> Task objective: Look through the records and report how many lines include the word "贸发网采购", with no other words.

──────── Supplied material

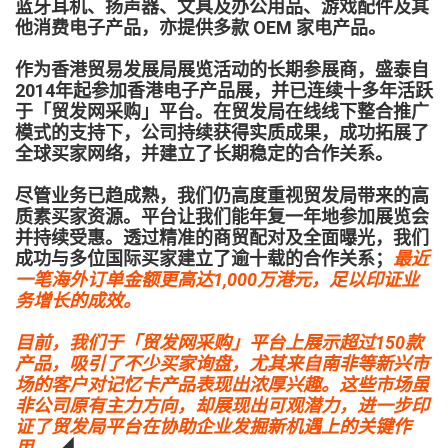
蓝牙耳机、扬声器、文具及办公用品、游戏配件及其
他消费电子产品，亦提供多款 OEM 家电产品。
作为香港贸易发展局展览活动的长期参展商，盛泰自
2014年起参加香港电子产品展，并已连续十多年活跃
于「贸发网采购」平台。在贸发局在线线下整合推广
模式的支持下，公司持续获得实质成果，成功拓展了
全球买家网络，并建立了长期稳定的合作关系。
尽管业务已趋成熟，我们仍高度重视贸发局带来的高
质素买家资源。平台让我们能年复一年地参加展览会
并持续受惠。透过精准的商贸配对及全面曝光，我们
成功与多位国际买家建立了逾十载的合作关系；
最近
一笔海外订单金额更高达1,000万港元，足以印证业
务增长的成效。
目前，我们于「贸发网采购」平台上展示超过150款
产品，吸引了不少买家询盘，尤其来自南非等新兴市
场的客户对记忆卡产品表现出浓厚兴趣。这些市场虽
非公司原有主力方向，却展现出可观潜力，进一步印
证了贸发局平台在协助企业发掘新机遇上的关键作
用。
◢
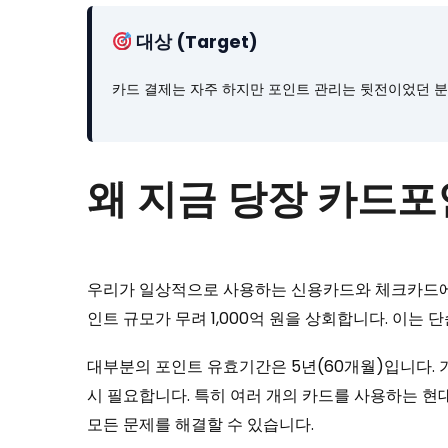
대상 (Target)
카드 결제는 자주 하지만 포인트 관리는 뒷전이었던 분
왜 지금 당장 카드
우리가 일상적으로 사용하는 신용카드와 체크카드에는
인트 규모가 무려 1,000억 원을 상회합니다. 이는
대부분의 포인트 유효기간은 5년(60개월)입니다. 
시 필요합니다. 특히 여러 개의 카드를 사용하는 현
모든 문제를 해결할 수 있습니다.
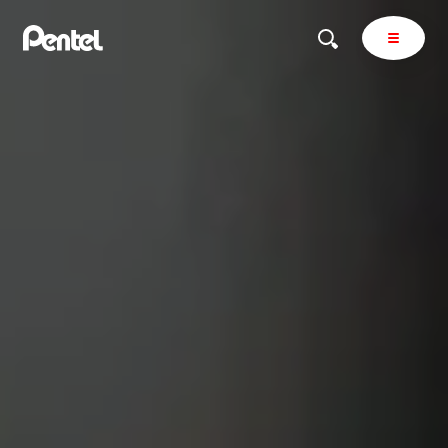
商品を探す
商品を探すトップ
ボールペン
ぺんてるについて
ペン
エナージェル
サインペン
オレンズ
マーカー
ぺんてるについてトップ
シャープペン
メッセージ
消し具
採用情報
ブラッシュ（筆）
運営会社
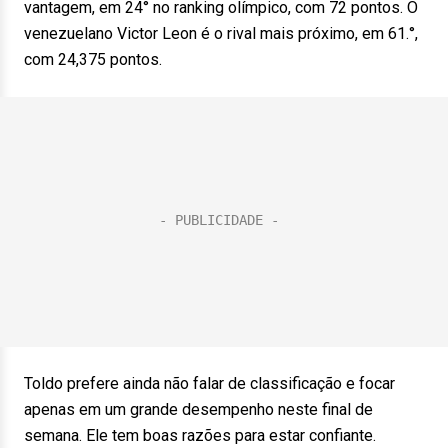
vantagem, em 24° no ranking olímpico, com 72 pontos. O
venezuelano Victor Leon é o rival mais próximo, em 61.°,
com 24,375 pontos.
Toldo prefere ainda não falar de classificação e focar
apenas em um grande desempenho neste final de
semana. Ele tem boas razões para estar confiante.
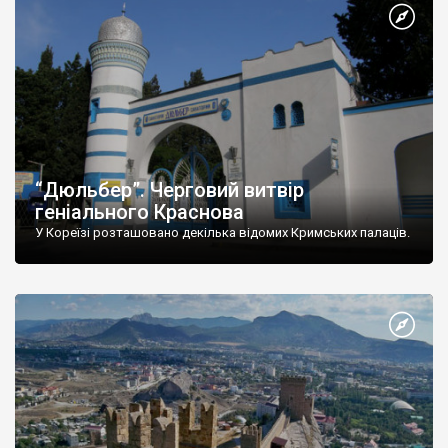
“Дюльбер”. Черговий витвір
геніального Краснова
У Кореїзі розташовано декілька відомих Кримських палаців.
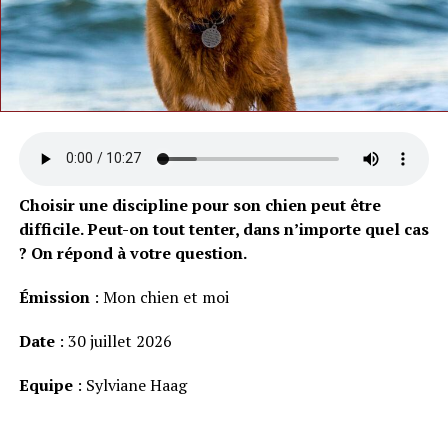
Choisir une discipline pour son chien peut être
difficile. Peut-on tout tenter, dans n’importe quel cas
? On répond à votre question.
Émission
: Mon chien et moi
Date
: 30 juillet 2026
Equipe
: Sylviane Haag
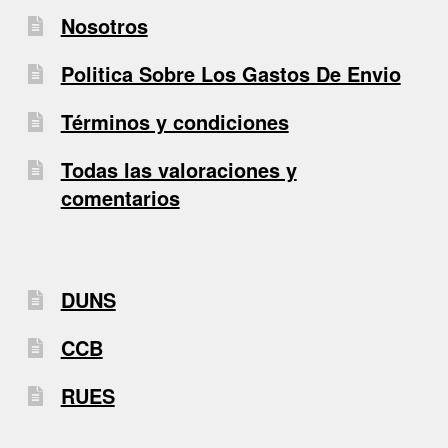
Nosotros
Politica Sobre Los Gastos De Envio
Términos y condiciones
Todas las valoraciones y
comentarios
DUNS
CCB
RUES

────────────────

> Task response: 2